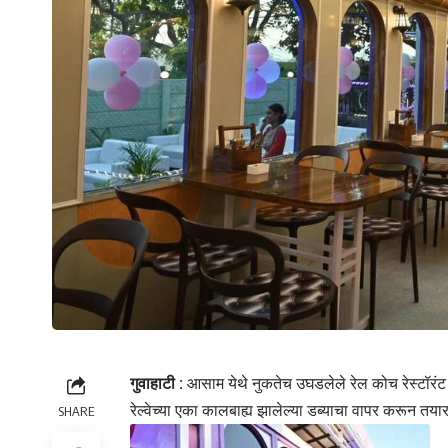
गुवाहाटी :
आसाम येथे नुकतेच उघडलेले रेल कोच रेस्टॉरंट ग
रेल्वेच्या एका कालबाह्य झालेल्या डब्याचा वापर करून तयार
SHARE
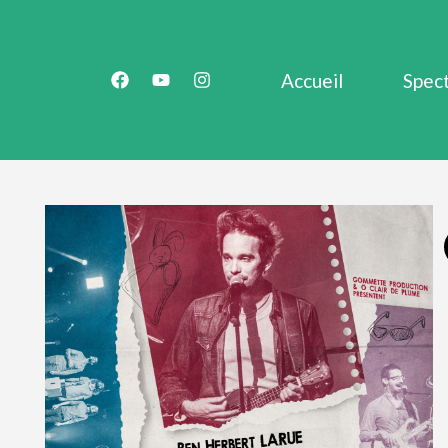
Accueil
Spec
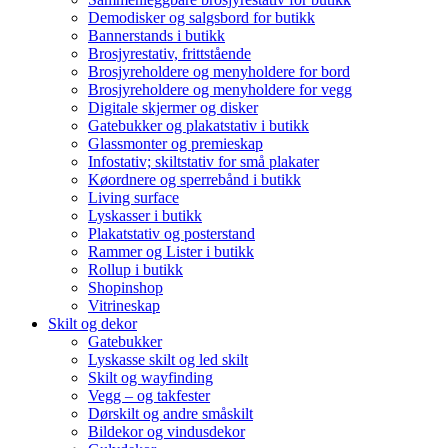
Demodisker og salgsbord for butikk
Bannerstands i butikk
Brosjyrestativ, frittstående
Brosjyreholdere og menyholdere for bord
Brosjyreholdere og menyholdere for vegg
Digitale skjermer og disker
Gatebukker og plakatstativ i butikk
Glassmonter og premieskap
Infostativ; skiltstativ for små plakater
Køordnere og sperrebånd i butikk
Living surface
Lyskasser i butikk
Plakatstativ og posterstand
Rammer og Lister i butikk
Rollup i butikk
Shopinshop
Vitrineskap
Skilt og dekor
Gatebukker
Lyskasse skilt og led skilt
Skilt og wayfinding
Vegg – og takfester
Dørskilt og andre småskilt
Bildekor og vindusdekor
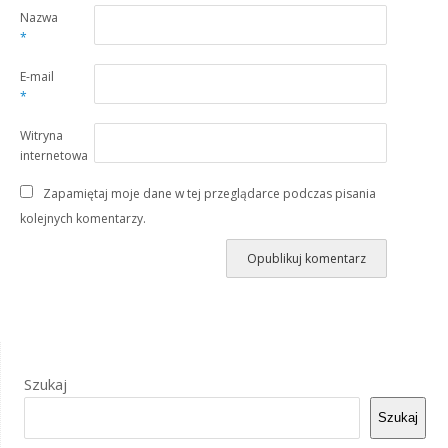
Nazwa
*
E-mail
*
Witryna
internetowa
Zapamiętaj moje dane w tej przeglądarce podczas pisania
kolejnych komentarzy.
Szukaj
Szukaj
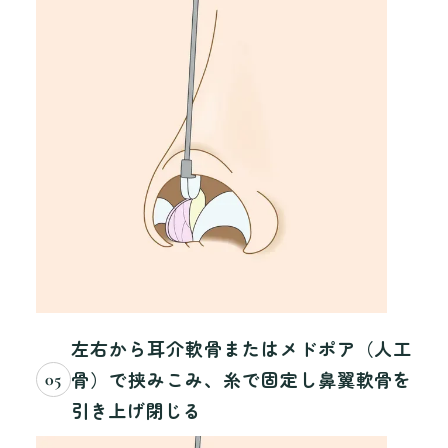
左右から耳介軟骨またはメドポア（人工
骨）で挟みこみ、糸で固定し鼻翼軟骨を
05
引き上げ閉じる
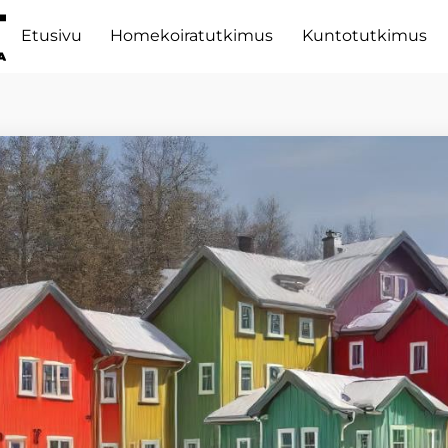
Etusivu
Homekoiratutkimus
Kuntotutkimus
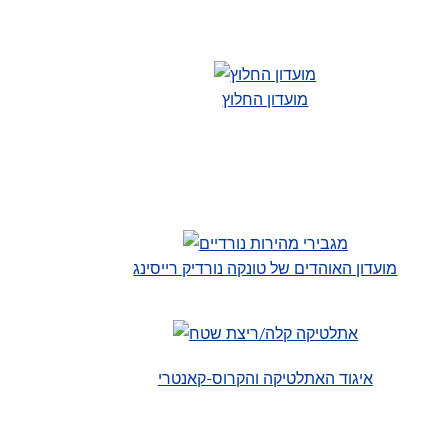
מועדון החלוץ
מועדון האוהדים של טונקה נורדיק רייסינג
איגוד האתלטיקה והקרוס-קאנטרי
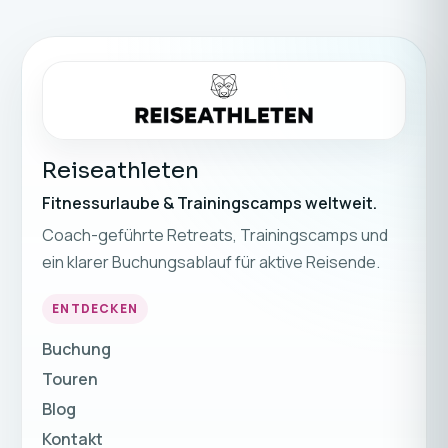
Reiseathleten
Fitnessurlaube & Trainingscamps weltweit.
Coach-geführte Retreats, Trainingscamps und
ein klarer Buchungsablauf für aktive Reisende.
ENTDECKEN
Buchung
Touren
Blog
Kontakt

+++++

## What this task involves
Your reply must consist solely of the number of lines in the data that contain the word "מועדון".

## Written solution
2